About 80% of China's imports must pass through the Malacca Strait and its is keen to diversify supply chains away from vulnerable shipping lanes in Southeast Asia. [Also, please see my post "What is Beijing Willing to Do to Secure Oil and Gas Supplies?" and my post "China: Taking Oil Home," -- D.R.] [...]
While the US dithers over whether to embrace "dirty oil" [please see remarks below -- D.R.] from Canada, Chinese state-owned entities have been on a shopping spree, snapping up C$20 billion ($19.8 billion [sic]) worth of assets in less than two years and forming operating partnerships with Canadian firms for both oil sands and unconventional shale gas.
There is presently no way of shipping that oil to China, but there is a growing call in Canada to do just that.
Enbridge's proposed Northern Gateway pipeline to Canada's west coast is seen as a way of opening up overseas markets and gaining higher world oil prices. [Read more]
Source: U.S. Energy Information Administration (EIA), Today in Energy, Jun 14, 2011, here.

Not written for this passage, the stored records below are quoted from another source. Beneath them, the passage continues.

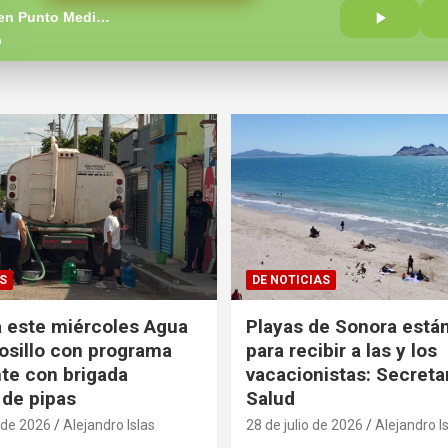
El Patrullero en Punto Medio con Carlos Romero
o
S
DE NOTICIAS
 este miércoles Agua
Playas de Sonora están
sillo con programa
para recibir a las y los
te con brigada
vacacionistas: Secreta
 de pipas
Salud
 de 2026
Alejandro Islas
28 de julio de 2026
Alejandro I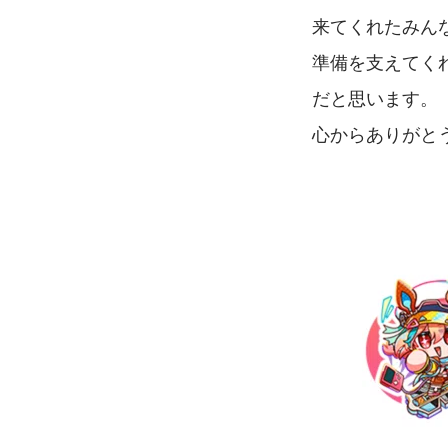
来てくれたみん
準備を支えてく
だと思います。
心からありがと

(Canadian oil producers have been clamoring for an outlet for their oil to reach the Gulf Coast, reliving a glut that's accumulated in Cushing, Oklahoma, where several pipeline routes terminate --- the delivery point for the West Texas Intermediate benchmark. The large amount of oil stranded in Cushing has led to a deep discount in crude-oil prices in the region and on the New York Mercantile Exchange. In March, the U.S. State Department delayed approval of the 1.1-million-barrel-a-day TransCanada Corp. Keystone XL pipeline expansion that would bring Canadian oil to the Gulf of Mexico. Environmental groups have raised objections about the possibility of oil spills. Alberta Energy Minister Ron Liepert called for the U.S. State Department to quickly approve the extension of a controversial oil pipeline to the U.S., adding that Canada has other potential customers for its oil. Canada is the biggest supplier of foreign oil to the U.S. but Minister Liepert said Canada is "actively cultivating" relationships with China and other emerging markets, where energy demand is growing rapidly---please see MarketWatch, May 16, 2011. In regard to environmental concerns surrounding oil sands production, Minister Liepert states, “We have been a leader in terms of initiatives around the environment. We have made significant advancement in tailings [Tailings are a mixture of fine clay, silt, sand, water and residual bitumen produced through oil sands extraction -- D.R.] management. Tailings are associated only with the mining operations, which is less than 50 per cent of the oil sands production now and continues to decline as a percentage of production.” He continues, “We have a 15 dollar per ton carbon tax, and most of the large operations in the oil sands fall under that. The tax goes into a clean energy fund. Alberta only has a population of 3.5 million people, but has invested $2 billion—probably the largest of any jurisdiction in the world—into carbon capture and storage.”---please see Energy Digital, Jun 14, 2011. -- D.R.)